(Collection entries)
[Start of section]

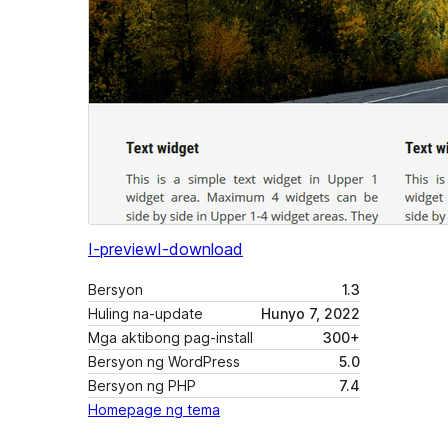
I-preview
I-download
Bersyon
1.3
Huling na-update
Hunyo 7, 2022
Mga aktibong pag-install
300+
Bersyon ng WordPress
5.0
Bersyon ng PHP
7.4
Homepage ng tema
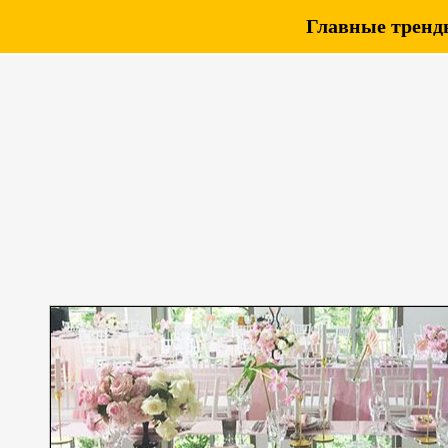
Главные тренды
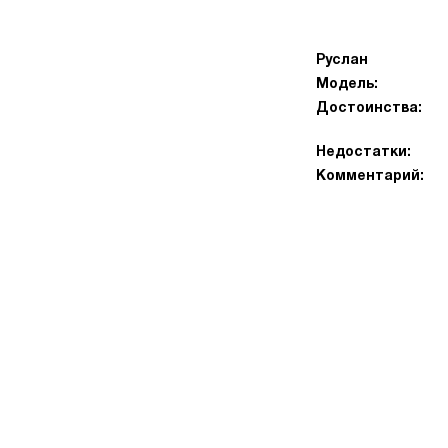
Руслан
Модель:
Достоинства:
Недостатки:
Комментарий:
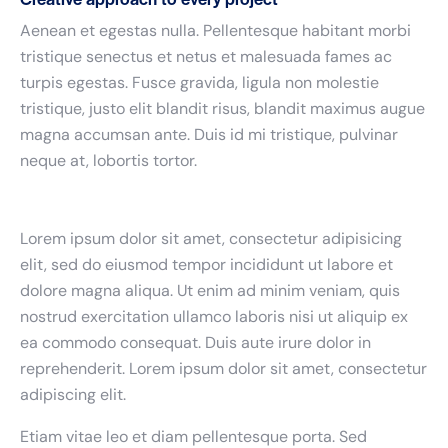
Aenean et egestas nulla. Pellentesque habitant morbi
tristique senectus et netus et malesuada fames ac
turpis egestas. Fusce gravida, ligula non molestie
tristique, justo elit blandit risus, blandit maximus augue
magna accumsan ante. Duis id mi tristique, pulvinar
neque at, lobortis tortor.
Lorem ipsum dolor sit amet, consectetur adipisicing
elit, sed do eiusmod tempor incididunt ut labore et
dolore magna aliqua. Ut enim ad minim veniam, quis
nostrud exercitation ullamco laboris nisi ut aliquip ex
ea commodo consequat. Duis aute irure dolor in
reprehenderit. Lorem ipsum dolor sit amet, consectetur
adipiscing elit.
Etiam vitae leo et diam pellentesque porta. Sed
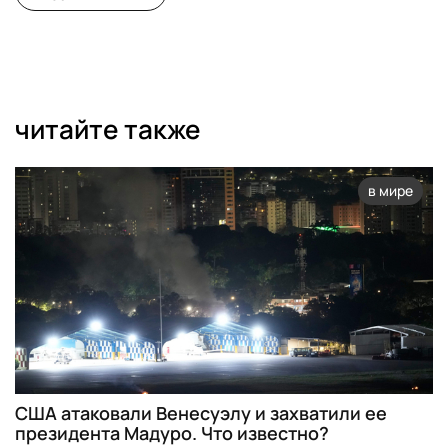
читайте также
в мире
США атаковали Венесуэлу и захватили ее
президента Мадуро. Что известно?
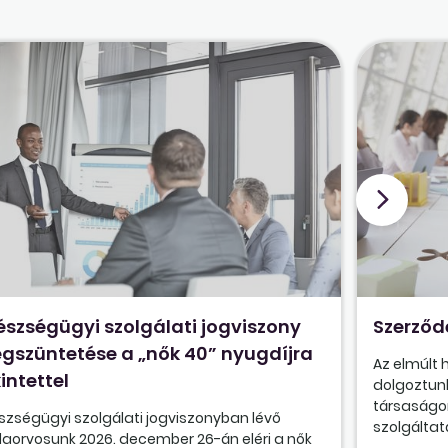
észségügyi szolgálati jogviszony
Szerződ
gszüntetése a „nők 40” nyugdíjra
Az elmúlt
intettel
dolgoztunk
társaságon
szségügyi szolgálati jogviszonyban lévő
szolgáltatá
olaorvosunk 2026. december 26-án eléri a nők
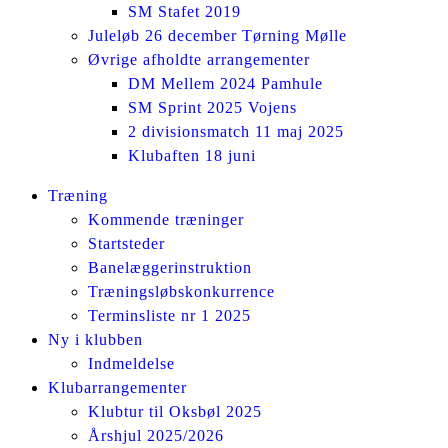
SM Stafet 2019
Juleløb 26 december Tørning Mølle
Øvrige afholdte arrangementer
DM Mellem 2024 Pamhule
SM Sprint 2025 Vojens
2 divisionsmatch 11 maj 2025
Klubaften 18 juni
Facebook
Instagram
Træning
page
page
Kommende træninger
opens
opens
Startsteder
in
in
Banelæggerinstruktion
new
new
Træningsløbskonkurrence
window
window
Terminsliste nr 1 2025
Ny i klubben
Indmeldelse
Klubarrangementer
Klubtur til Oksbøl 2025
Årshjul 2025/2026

[End of section]

ACTION ITEM =
Gather and copy every line of the data in which the string "tristique" is found.

RESPONSE =
tristique senectus et netus et malesuada fames ac
tristique, justo elit blandit risus, blandit maximus augue
magna accumsan ante. Duis id mi tristique, pulvinar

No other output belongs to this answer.